### Required work
Below are the records; pull every line that includes "your".

### Page-level text extractions
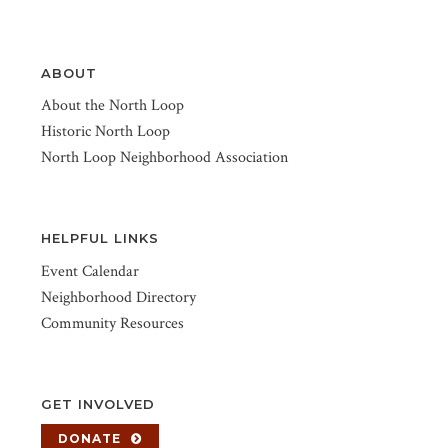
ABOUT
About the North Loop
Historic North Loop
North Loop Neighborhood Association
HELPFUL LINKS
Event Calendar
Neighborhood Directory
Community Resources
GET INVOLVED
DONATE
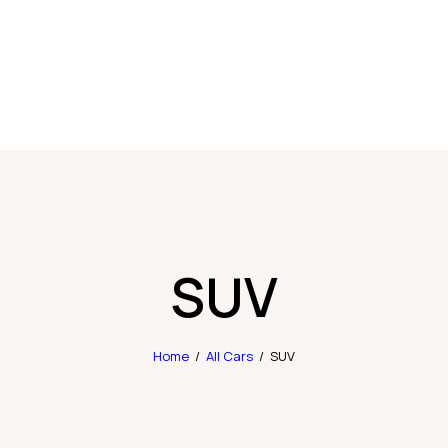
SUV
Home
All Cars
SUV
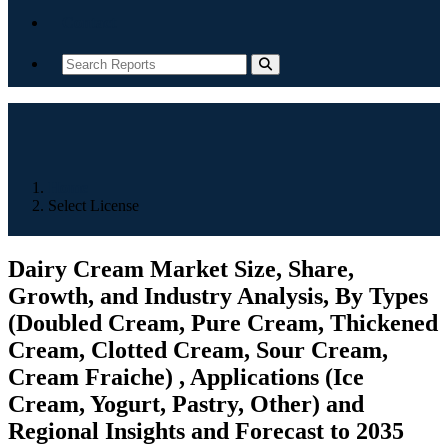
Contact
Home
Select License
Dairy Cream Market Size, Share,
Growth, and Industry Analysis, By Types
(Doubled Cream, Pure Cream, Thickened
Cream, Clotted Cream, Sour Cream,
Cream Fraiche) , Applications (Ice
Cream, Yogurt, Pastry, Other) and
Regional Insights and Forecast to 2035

...

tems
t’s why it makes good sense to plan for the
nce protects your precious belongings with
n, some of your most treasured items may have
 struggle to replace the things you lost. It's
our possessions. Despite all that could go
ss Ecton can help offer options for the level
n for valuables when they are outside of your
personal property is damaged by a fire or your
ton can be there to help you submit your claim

### Answer to the exercise
nce protects your precious belongings with
n, some of your most treasured items may have
n for valuables when they are outside of your
personal property is damaged by a fire or your
ton can be there to help you submit your claim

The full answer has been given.